▸ **Aim of the task**
Reproduce precisely the lines of the listing below, starting with the line that contains "Tento zákaz vychází" and stopping after the line that contains "prevence neřízeného souběhu více"; include nothing else.
**** Input material
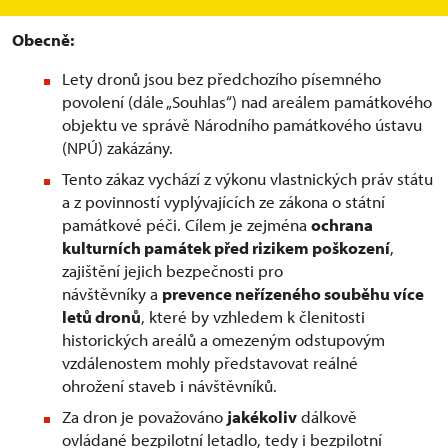
Obecně:
Lety dronů jsou bez předchozího písemného
povolení (dále „Souhlas“) nad areálem památkového
objektu ve správě Národního památkového ústavu
(NPÚ) zakázány.
Tento zákaz vychází z výkonu vlastnických práv státu
a z povinností vyplývajících ze zákona o státní
památkové péči. Cílem je zejména
ochrana
kulturních památek před rizikem poškození
,
zajištění jejich bezpečnosti pro
návštěvníky a
prevence neřízeného souběhu více
letů dronů
, které by vzhledem k členitosti
historických areálů a omezeným odstupovým
vzdálenostem mohly představovat reálné
ohrožení staveb i návštěvníků.
Za dron je považováno
jakékoliv
dálkově
ovládané bezpilotní letadlo, tedy i bezpilotní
********
▸ **Worked solution**
Tento zákaz vychází z výkonu vlastnických práv státu
a z povinností vyplývajících ze zákona o státní
památkové péči. Cílem je zejména
ochrana
kulturních památek před rizikem poškození
,
zajištění jejich bezpečnosti pro
návštěvníky a
prevence neřízeného souběhu více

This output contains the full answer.